The UCL scientists are enabled to simulate the efficacy of an HIV drug in blocking a key protein used by the lethal virus

29 January, 2008. The Journal of American Chemical Society published online Rapid and Accurate Prediction of Binding Free Energies for Saquinavir-Bound HIV-1 Proteases, the study by Prof. Peter Coveney and collegues at Dpt. of Chemistry - University College London - which took to a sequence of simulations performed across several supercomputers on the UK's National Grid Service and the US TeraGrid, and ran to validate a method that one day could be used to tailor personal drug treatments for HIV patients developing resistance to their drugs.

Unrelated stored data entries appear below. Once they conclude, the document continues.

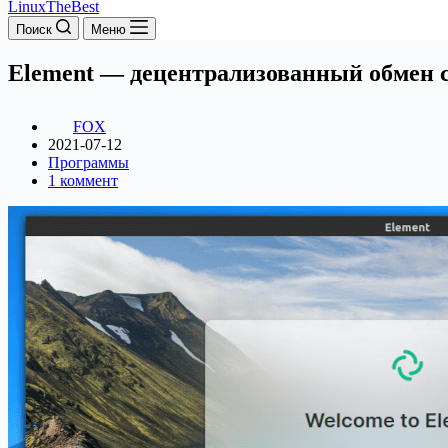
LinuxTheBest
Поиск
Меню
Element — децентрализованный обмен
FOX
2021-07-12
Программы
1 коммент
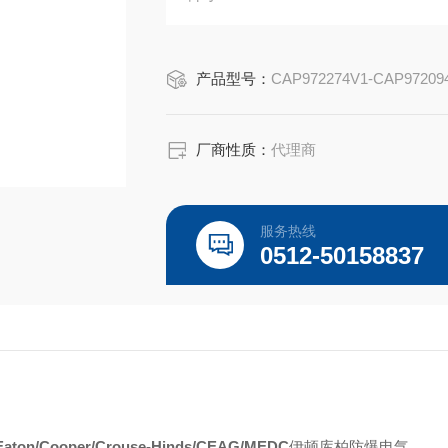
Capri ADE-6FC 用于铠装电缆，并包
Capri ADE-6FC 适用于 IEC IIC 气体
产品型号：
CAP972274V1-CAP97209
厂商性质：
代理商
服务热线
0512-50158837
Eaton/Cooper/Crouse-Hinds/CEAG/MEDC
伊顿库柏防爆电气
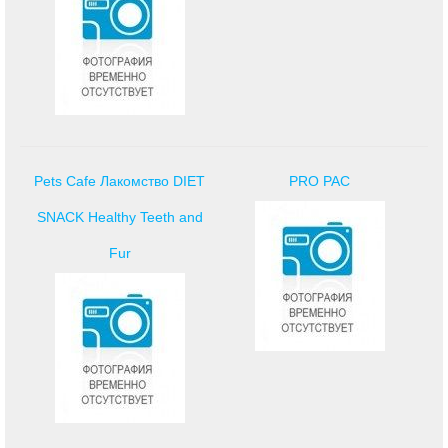
Pets Cafe Лакомство DIET
PRO PAC
SNACK Healthy Teeth and
Fur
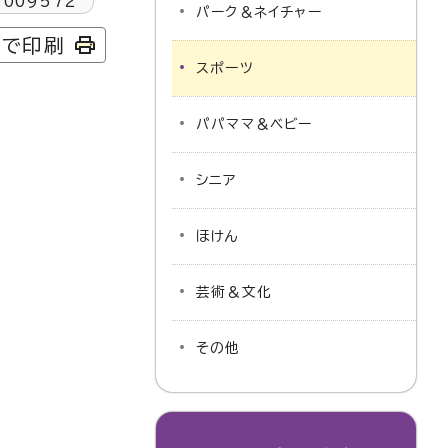
1009572
パーク＆ネイチャー
字で印刷
スポーツ
パパママ＆ベビー
シニア
ほけん
芸術＆文化
その他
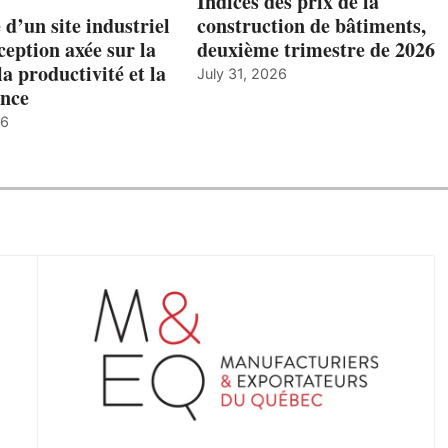
Indices des prix de la
 d’un site industriel
construction de bâtiments,
ception axée sur la
deuxième trimestre de 2026
la productivité et la
July 31, 2026
nce
26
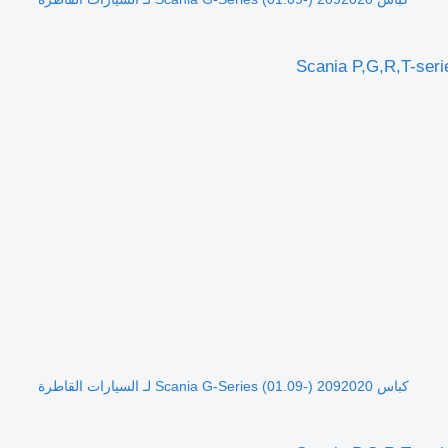
كباس Scania G-Series (01.09-) 2092020 لـ السيارات القاطرة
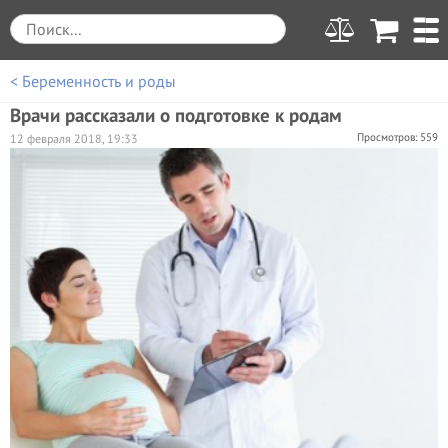
< Беременность и роды
Врачи рассказали о подготовке к родам
Просмотров: 559
12 февраля 2018, 19:33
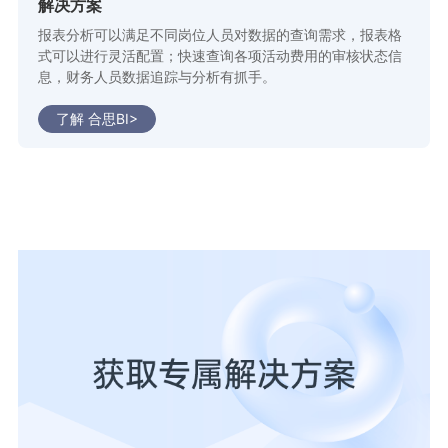
解决方案
报表分析可以满足不同岗位人员对数据的查询需求，报表格
式可以进行灵活配置；快速查询各项活动费用的审核状态信
息，财务人员数据追踪与分析有抓手。
了解 合思BI>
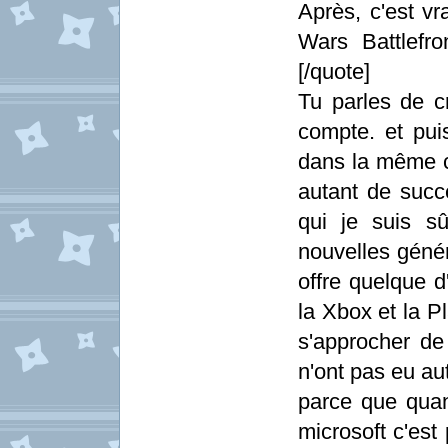
Après, c'est vr
Wars Battlefro
[/quote]
Tu parles de cr
compte. et pui
dans la même co
autant de succ
qui je suis s
nouvelles génér
offre quelque 
la Xbox et la P
s'approcher de
n'ont pas eu au
parce que qua
microsoft c'est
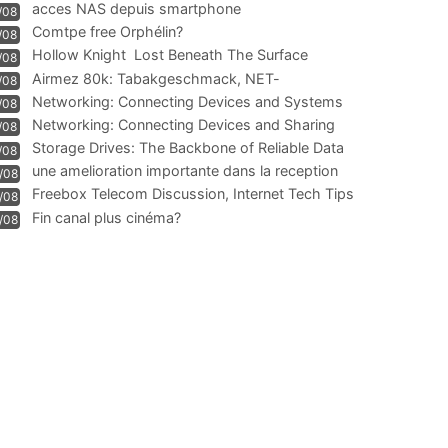
acces NAS depuis smartphone
/08
Comtpe free Orphélin?
/08
Hollow Knight  Lost Beneath The Surface
/08
Airmez 80k: Tabakgeschmack, NET-
/08
Technologie und Leistung im
Networking: Connecting Devices and Systems
/08
Networking: Connecting Devices and Sharing
/08
Information
Storage Drives: The Backbone of Reliable Data
/08
Management
une amelioration importante dans la reception
/08
WIFI
Freebox Telecom Discussion, Internet Tech Tips
/08
Communi
Fin canal plus cinéma?
/08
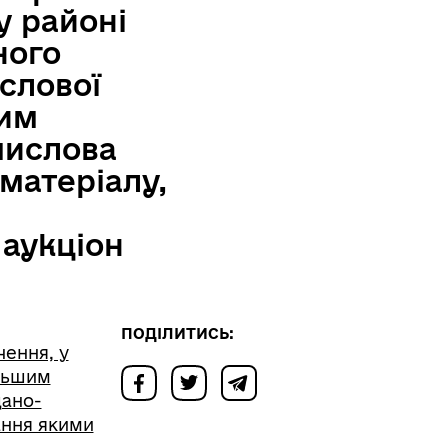
у районі
ного
слової
шим
мислова
матеріалу,
аукціон
ПОДІЛИТИСЬ:
чення, у
альшим
щано-
ання якими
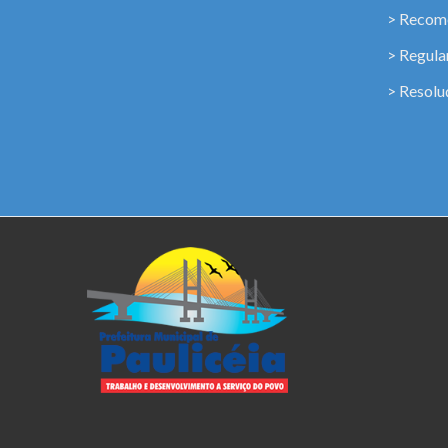
> Recome
> Regul
> Resolu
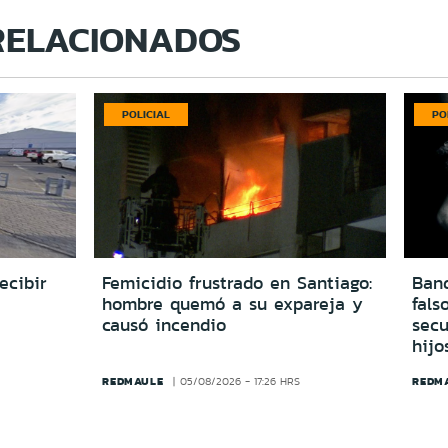
RELACIONADOS
POLICIAL
PO
ecibir
Femicidio frustrado en Santiago:
Ban
hombre quemó a su expareja y
fals
causó incendio
secu
hijo
REDMAULE
REDM
05/08/2026 - 17:26 HRS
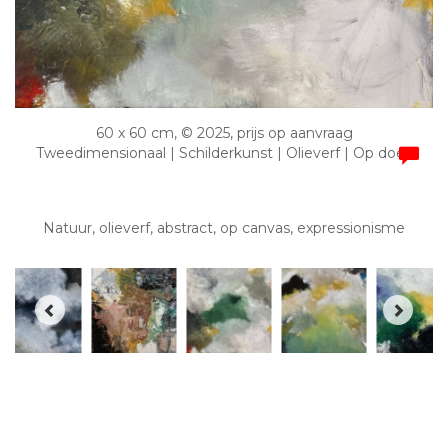
60 x 60 cm, © 2025, prijs op aanvraag
Tweedimensionaal | Schilderkunst | Olieverf | Op doek
Natuur, olieverf, abstract, op canvas, expressionisme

This is an early example of VPH application based on the collaboration between clinicians and scientists, to explore the scope of patient-specific medical treatments based on modern modelling and simulation methods which allow to predict the effects of a drug and see what is happening at organ, tissue, cell and molecular level.

Prof. Coveney explains: This study represents a first step towards the ultimate goal of ‘on-demand’ medical computing, where doctors could one day ‘borrow’ supercomputing time from the national grid to make critical decisions on life-saving treatments. For example, for an HIV patient, a doctor could perform an assay to establish the patient’s genotype and then rank the available drugs’ efficacy against that patient’s profile based on a rapid set of large-scale simulations, enabling the doctor to tailor the treatment accordingly.We have some difficult questions ahead of us, such as how much of our computing resources could be devoted to helping patients and at what price. At present, such simulations – requiring a substantial amount of computing power – might prove costly for the National Health Service, but technological advances and those in the economics of computing would bring costs down.